DEM'in oyu Kandil talimatıyla zaten CHP'ye akacaktı, aktı.
Böylece CHP yüzde 25'e demirlemiş, kemikleşmiş oyunun üzerine sağdan soldan dağdan taşınan yüzde 12 ile yerelde "iktidar" oldu.
DEM'in tavşan değilse de havuç işlevi gören İstanbul adayının dediği gibi "Ekrem İmamoğlu bu oylar kendisinin oyları sanmasın", çünkü onlar "kaybetmedi".
Bir başka etken ise İmamoğlu'nun adamlarının sayıp sayıp kule yaptıkları paralar oldu!
Kaynağı ve akıbeti belli olmayan, parti yönetimi tarafından da açıklığa kavuşturulmayan şüpheli durumlar CHP için "mağduriyet" yarattı anlaşılan.
Para sayma görüntülerinin yine CHP'lilerce sızdırılmış olması, kampanyanın bir parçası mıydı yoksa!
Her şey bir yana, CHP'yi birinciliğe taşıyan şeyin CHP'nin başarısı olduğunu düşünmüyorum.
İstanbul ve Ankara adaylarının şehirlerinde başarılı bir beş yıl geçirdiklerini, vaatlerini yerine getirip önümüzdeki beş yıl için de güven telkin ettiklerini sanmıyorum.
14 büyükşehir, 21 il aldı bu seçimde CHP. Buralarda hizmet fırtınası esmesini hiç beklemiyorum.
Mansur Yavaş da Ekrem İmamoğlu da 2028 Cumhurbaşkanlığı seçimi için çetin bir mücadeleye girecekler çünkü.
İzmir 30 yıldır hizmet almıyor. İstanbul ve Ankara beş yılda bile epey geriye düştü. Sorunlar zamanla krize dönüşecek.
PKK'nın siyasi kolu Kılıçdaroğlu'nun sürdüğü tarla sayesinde Türk siyasetinde iyice özneleşmiş durumda. Kah yakasında CHP rozeti taşıyor kah PKK rozeti.
CHP'ye kazandırdı, haliyle istekleri olacak.
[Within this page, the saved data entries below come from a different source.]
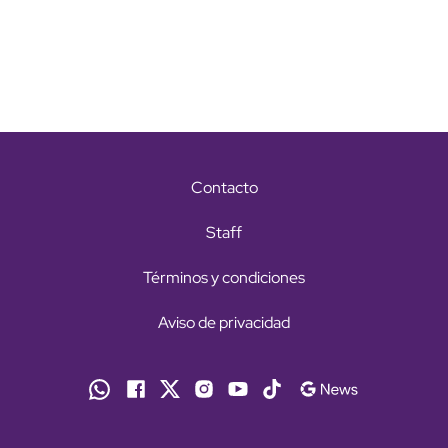
Contacto
Staff
Términos y condiciones
Aviso de privacidad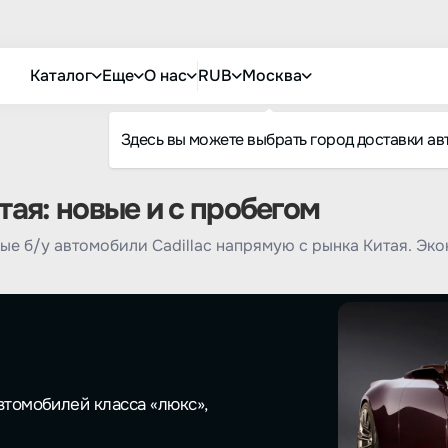
Каталог
Еще
О нас
RUB
Москва
Здесь вы можете выбрать город доставки ав
тая: новые и с пробегом
е б/у автомобили Cadillac напрямую с рынка Китая. Эк
втомобилей класса «люкс»,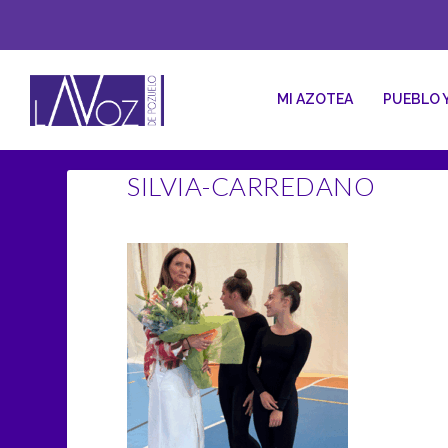
MI AZOTEA
PUEBLO 
SILVIA-CARREDANO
Bakalım Özgür Özel CHP'si ne yapacak?
Ayrıca partideki yönetimsel sorunlar, çok başlılık, DEM'li CHP'lilerle ulusalcı damar arasındaki gerilim nereye evrilecek?
CHP'nin yüzde 25 kemik oyu üstüne ekilen yüzde 12'lik kemik tozu kemiğe dönüşecek mi göreceğiz.